I'm interested in a simple random-intercepts model: $$Y_{ij} = \alpha_0 + \gamma_i + \epsilon_{ij}$$ where $\gamma_i \sim N(0, \sigma_{\gamma}^2)$ independently of $\epsilon_{ij} \sim N(0, \sigma_{\epsilon}^2)$.
In nlme
:
library(nlme)
data(ergoStool)
l1 <- lme(effort ~ 1, data = ergoStool, random = ~ 1|Subject, method="ML")

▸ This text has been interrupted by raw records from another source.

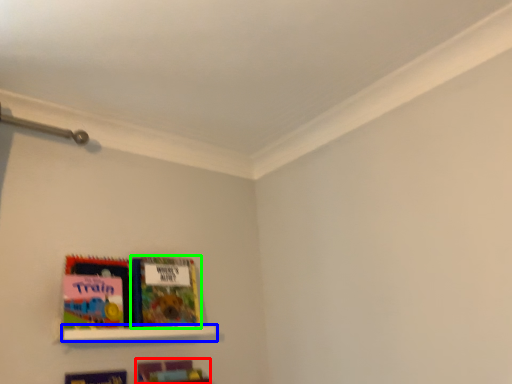 Question: Which object is the farthest from book (highlighted by a red box)? Choose among these: shelf (highlighted by a blue box) or book (highlighted by a green box).

Choices:
 (A) shelf
 (B) book

Answer: (B) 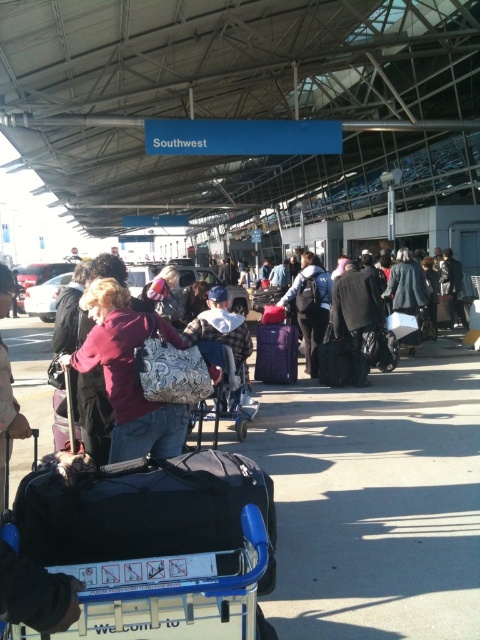 What is the color of the object located at point (128, 372) in the image?

The object at point (128, 372) is a matte maroon coat at center.

You are a traveler at the airport. You have a matte maroon coat at center and a matte purple suitcase at center. Which item is wider?

Result: The matte maroon coat at center is wider than the matte purple suitcase at center.

Consider the image. You are a traveler at the airport and need to decide which item to place on the overhead compartment. The overhead compartment has limited space. Which item between the black fuzzy coat at center and the matte purple suitcase at center should you choose to fit better?

The matte purple suitcase at center is smaller than the black fuzzy coat at center, so it would fit better in the overhead compartment with limited space.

and gives estimates of (what I assume are) $\sigma_\gamma$ and $\sigma_\epsilon$:
summary(l1)
Random effects:
Formula: ~1 | Subject
(Intercept) Residual
StdDev: 0.9090556 2.020727
In gamlss
, the same model can be fit, with the random intercepts included in a couple of ways:
library(gamlss)
t1 <- gamlss(effort ~ 1 + random(Subject), data = ergoStool)
t2 <- gamlss(effort ~ 1 + re(random = ~ 1|Subject), data = ergoStool)
The gamlss
models give the same fit, and each has three variance 'components', which agree with one another:
c(sigb = getSmo(t1)$sigb, sige = getSmo(t1)$sige, exp(t1$sigma.coefficients))
sigb sige (Intercept)
0.9090593 1.0610962 1.9043752
summary(t2)
Random effects:
Formula: ~1 | Subject
(Intercept) Residual
StdDev: 0.9090594 1.061096
exp(t2$sigma.coefficients)
(Intercept)
1.904375
The first is obviously the same $\hat{\sigma}_\gamma$, but I can't work out how the other two (the residual standard deviation from the random intercept part, and the estimate of the standard deviation of the outcome) relate to $\hat{\sigma}_\epsilon$. Is there a relationship between these estimates?